Jeffrey Mine In July 2011, I travelled to Asbestos, Quebec, Canada and visited three chrysotile (white asbestos) mines for the first time. Decades of studies reaffirm the science and facts that asbestos is a known human carcinogen and there is no safe level of asbestos exposure; however, Canada continues to allow this deadly fiber to be mined and exported to developing nations.

Laurie Kazan-Allen of International Ban Asbestos Secretariat just released incredible new documents proving members of the Canadian government played a significant role in the overturning of the 1989 United States American Asbestos Ban and Phase-out Rule (ABPR). “Canadian authorities, from the Prime Minister down, colluded with industry representatives to overturn the U.S. ban on asbestos in order to protect the Canadian asbestos industry,” said Ms. Kazan-Allen. “The fact that, even 20 years on, the Governments of Ottawa and Quebec are still fronting for this deadly industry is a national disgrace.”

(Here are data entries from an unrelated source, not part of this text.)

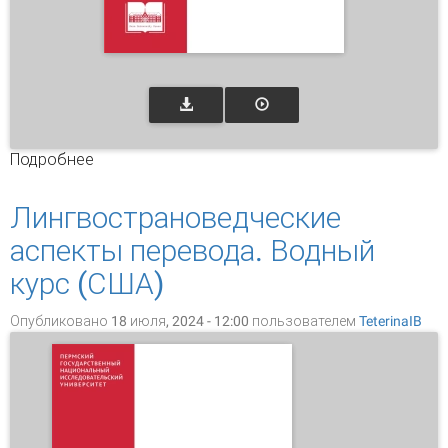
Подробнее
о Миграционная лингвистика в современной
научной парадигме: лингвистическая
дискриминация, лексикографирование
Лингвострановедческие
концептосферы миграции
аспекты перевода. Водный
курс (США)
Опубликовано 18 июля, 2024 - 12:00 пользователем
TeterinaIB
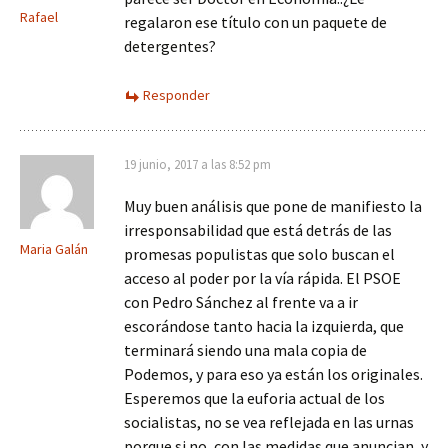
Rafael
regalaron ese título con un paquete de
detergentes?
Responder
19 junio, 2017 a las 8:52 pm
Muy buen análisis que pone de manifiesto la
irresponsabilidad que está detrás de las
Maria Galán
promesas populistas que solo buscan el
acceso al poder por la vía rápida. El PSOE
con Pedro Sánchez al frente va a ir
escorándose tanto hacia la izquierda, que
terminará siendo una mala copia de
Podemos, y para eso ya están los originales.
Esperemos que la euforia actual de los
socialistas, no se vea reflejada en las urnas
porque si no, con las medidas que anuncian, y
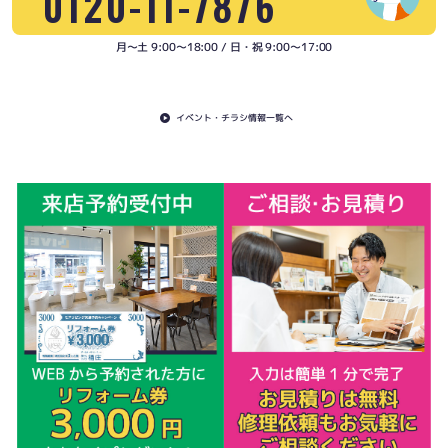
0120-11-7876
月〜土 9:00〜18:00 / 日・祝 9:00〜17:00
イベント・チラシ情報一覧へ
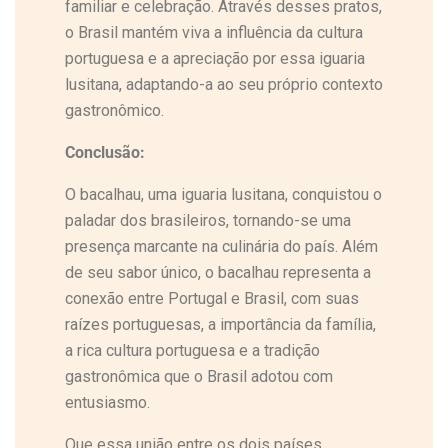
familiar e celebração. Através desses pratos,
o Brasil mantém viva a influência da cultura
portuguesa e a apreciação por essa iguaria
lusitana, adaptando-a ao seu próprio contexto
gastronômico.
Conclusão:
O bacalhau, uma iguaria lusitana, conquistou o
paladar dos brasileiros, tornando-se uma
presença marcante na culinária do país. Além
de seu sabor único, o bacalhau representa a
conexão entre Portugal e Brasil, com suas
raízes portuguesas, a importância da família,
a rica cultura portuguesa e a tradição
gastronômica que o Brasil adotou com
entusiasmo.
Que essa união entre os dois países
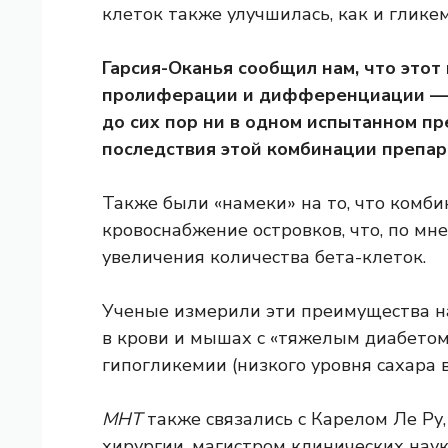
клеток также улучшилась, как и глике
Гарсия-Оканья сообщил нам, что эт
пролиферации и дифференциации — э
до сих пор ни в одном испытанном пр
последствия этой комбинации препар
Также были «намеки» на то, что комб
кровоснабжение островков, что, по м
увеличения количества бета-клеток.
Ученые измерили эти преимущества н
в крови и мышах с «тяжелым диабетом
гипогликемии (низкого уровня сахара 
МНТ
также связались с Карелом Ле Ру
хирургии, магистром клинических наук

For too long, loopholes have been found in the U.S. legal system by lobbyists in order to protect industry interests, and the Canadian asbestos industry is no different. These tactics, highlighted in a Natural Resources Defense Council (NRDC) report on how the chemical industry ducks regulation of the most toxic substances, have earned the nickname the Four Dog Defense for their uncanny similarity to the responses an owner of a potentially dangerous dog would give if confronted with damning evidence. First giving an outright denial, industry officials attempt to show their product does no harm. Then, industry officials admit there may be a problem, but it is one that does not affect you specifically. Next, they concede that you have been affected, but not harmed by their product. Lastly, industry admits that their product has affected you and caused harm, but that it is through no fault of theirs.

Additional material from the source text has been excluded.